[Source data]
·····
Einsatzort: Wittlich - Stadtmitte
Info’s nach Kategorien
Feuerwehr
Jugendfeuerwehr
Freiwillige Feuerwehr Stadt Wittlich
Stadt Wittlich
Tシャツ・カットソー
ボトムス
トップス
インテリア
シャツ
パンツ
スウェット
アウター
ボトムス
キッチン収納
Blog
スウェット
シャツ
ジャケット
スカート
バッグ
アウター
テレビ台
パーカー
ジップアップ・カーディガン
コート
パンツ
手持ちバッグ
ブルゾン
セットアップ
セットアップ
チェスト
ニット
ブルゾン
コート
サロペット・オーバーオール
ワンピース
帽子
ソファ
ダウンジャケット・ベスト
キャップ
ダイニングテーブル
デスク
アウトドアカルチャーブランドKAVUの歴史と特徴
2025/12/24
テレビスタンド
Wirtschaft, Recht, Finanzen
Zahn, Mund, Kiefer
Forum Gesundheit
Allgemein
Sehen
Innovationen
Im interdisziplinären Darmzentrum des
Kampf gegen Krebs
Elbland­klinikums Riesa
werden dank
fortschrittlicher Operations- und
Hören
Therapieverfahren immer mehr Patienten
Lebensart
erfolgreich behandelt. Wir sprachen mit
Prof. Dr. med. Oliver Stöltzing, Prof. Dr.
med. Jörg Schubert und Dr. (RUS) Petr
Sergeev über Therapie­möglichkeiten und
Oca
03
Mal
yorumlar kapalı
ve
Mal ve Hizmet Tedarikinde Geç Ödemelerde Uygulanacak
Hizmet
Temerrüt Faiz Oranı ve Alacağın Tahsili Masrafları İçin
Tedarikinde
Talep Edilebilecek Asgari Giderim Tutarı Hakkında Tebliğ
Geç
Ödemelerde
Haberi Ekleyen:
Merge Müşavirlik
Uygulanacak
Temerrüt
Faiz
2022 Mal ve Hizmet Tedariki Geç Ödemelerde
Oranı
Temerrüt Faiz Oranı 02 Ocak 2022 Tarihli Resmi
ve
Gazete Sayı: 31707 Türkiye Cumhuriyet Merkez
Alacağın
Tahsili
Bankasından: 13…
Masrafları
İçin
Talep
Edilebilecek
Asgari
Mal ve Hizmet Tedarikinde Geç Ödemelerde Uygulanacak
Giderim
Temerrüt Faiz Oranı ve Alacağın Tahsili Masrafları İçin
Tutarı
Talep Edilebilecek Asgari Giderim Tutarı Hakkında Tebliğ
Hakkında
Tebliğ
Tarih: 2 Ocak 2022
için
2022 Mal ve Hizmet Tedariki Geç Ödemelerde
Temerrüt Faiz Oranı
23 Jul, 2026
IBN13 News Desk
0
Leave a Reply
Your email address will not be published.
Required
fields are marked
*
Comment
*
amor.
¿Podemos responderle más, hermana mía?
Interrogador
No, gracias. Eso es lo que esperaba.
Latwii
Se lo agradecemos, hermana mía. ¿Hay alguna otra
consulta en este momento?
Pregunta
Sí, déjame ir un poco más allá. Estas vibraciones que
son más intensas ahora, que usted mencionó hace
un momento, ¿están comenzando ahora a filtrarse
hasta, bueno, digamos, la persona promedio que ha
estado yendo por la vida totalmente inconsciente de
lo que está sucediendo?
·····
* _Goal of the exercise_: Find the number of lines in the data above that contain "Ocak". Please give that number alone.

* _Solution for this task_: 2